Chicken stocks...are we about to get plucked?
There is an excellent post this morning on Shai’s blog regarding chicken stocks. He links another insightful blog from Geoffrey Gannon on the chicken processing industry and Sanderson Farms (SAFM) in particular.
I have written up some of the fundamentals regarding SAFM in a previous post.
The cyclicality of the business should come as no surprise. To quote from the Sanderson 10-K:
“Profitability in the poultry industry is materially affected by the commodity prices of feed ingredients, chicken and alternative proteins, particularly beef. These prices are determined by supply and demand factors. As a result, the poultry industry is subject to wide fluctuations that are called cycles. Typically we do well when chicken and beef prices are high and feed prices are low. We do less well and sometimes have losses, when chicken and beef prices are low and feed prices are high. It is very difficult to predict when these cycles will occur. All we can safely predict is that they do and will occur.”
The Pilgrim’s Pride (PPC) recent shortfall was addressed by management. PPC explained that about half of its sales are in the form of prepared foods that are sold on fixed priced contracts. The other half is a function of whole bird prices and by leg quarter prices.
Leg quarter prices have plummeted from 49c per pound in early October to 29c in the last week of December according to Bloomberg. The average price during the December
quarter (according to Bloomberg) of 39c was down 17%.About 80% of chicken exports are leg quarters and according to PPC, export sales had weakened earlier in the quarter, lasting through mid-December. However, I suspect that lower prices became sufficiently enticing that demand picked up again in the last two weeks of the year and in early 2006.
Insiders at SAFM have sold some stock, notably the CEO, Joe Sanderson. However, through options exercise, he now actually has greater exposure to the company than he had a year ago with a total of 1,091,104 shares versus the prior year’s 954,854 shares.
Harkening back to the valuation, on an EV/EBITDA basis, based on TTM which is the last full fiscal year, the company is trading at 4.94 times EBIT. Long term debt to capital is below 2%. In fact cash of $35 million exceeds long-term debt of about $11 million.

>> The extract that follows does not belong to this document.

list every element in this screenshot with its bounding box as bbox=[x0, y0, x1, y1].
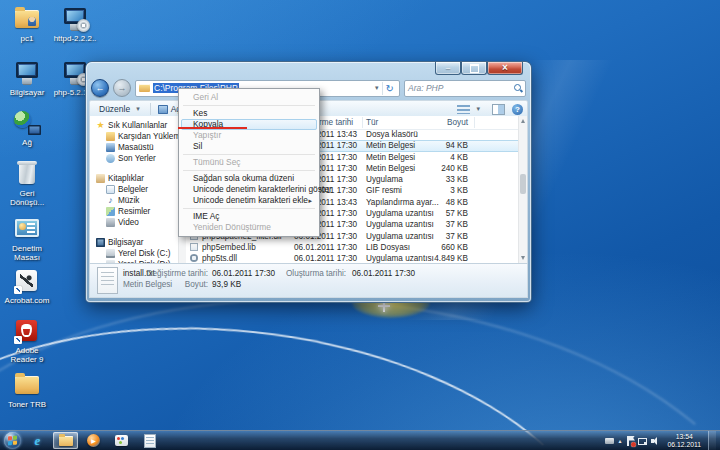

ROIC has sunk to about 11% for the most recent quarter compared to about 21% for the full year. ROIC peaked at about 36% for FY 2004, but has been at 0% back in 2000.
In my view, the risk relates to the perception of avian flu. Consumption patterns for chicken have been very strong over the last dozen years, reaching an all-time high of 86.8 pounds per capita! Per capita consumption of beef has been flat recently but falling from levels of a decade ago.
Recognize that this is a highly cyclical industry that is currently being squeezed by higher input costs and weakening product prices. Momentum trends are clearly against us at the moment. However, for a reasonable horizon, the stock appears very cheap.